In contrast, however, WIPO is focusing on a 'one size fits all' approach to patents that would support the move toward a single worldwide patent. "If successful, this approach to harmonisation could hinder developing countries in adopting patent regimes tailored to their particular needs, including the need to foster dissemination of biotechnology for food security purposes," say Taylor and Cayforth.

They argue that, as the richest and most powerful country in the world, the United States has a duty to avoid actions and policies with unnecessary and avoidable adverse impacts on progress elsewhere. This includes patent policies that adversely affect food security in developing countries.

"A lot of people think that it is a zero sum game, and imagine that anything that weakens a patent is to the detriment of the patent holder," says Cayforth. "We argue that, if you take the broader picture into account, that is not necessarily the case."
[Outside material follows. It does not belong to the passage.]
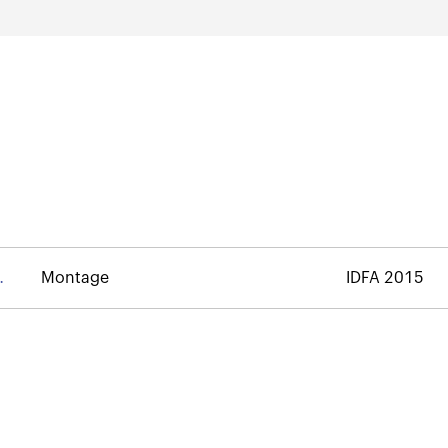
Montage
IDFA 2015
He and Taylor place possible changes in US patent policy in three categories: changing law and policy to improve access to patented technologies; preserving the flexibility developing countries have under the current TRIPS agreement to tailor their patent systems to their local needs; and implementing more fully the article regarding support for technology transfer.

Five domestic patent policy alternatives, they add, deserve consideration: creating a strong research exemption; compulsory licensing for agricultural biotechnology; requiring patent holders to demonstrate that they are exploiting the patents; making use of the government's authority to allow the use of patented tools of biotechnology for food security purposes; and placing government-funded technology in the public domain.

"There are changes the United States could make in both its domestic and foreign policies that would improve developing-country access to the patented tools of biotechnology without significantly undercutting the core invention incentives of the patent system," say Taylor and Cayforth.

"These changes deserve consideration as the United States grapples with its heightened national interest in global food security and works to build a harmonised global patent system that embraces the needs of developed and developing countries alike."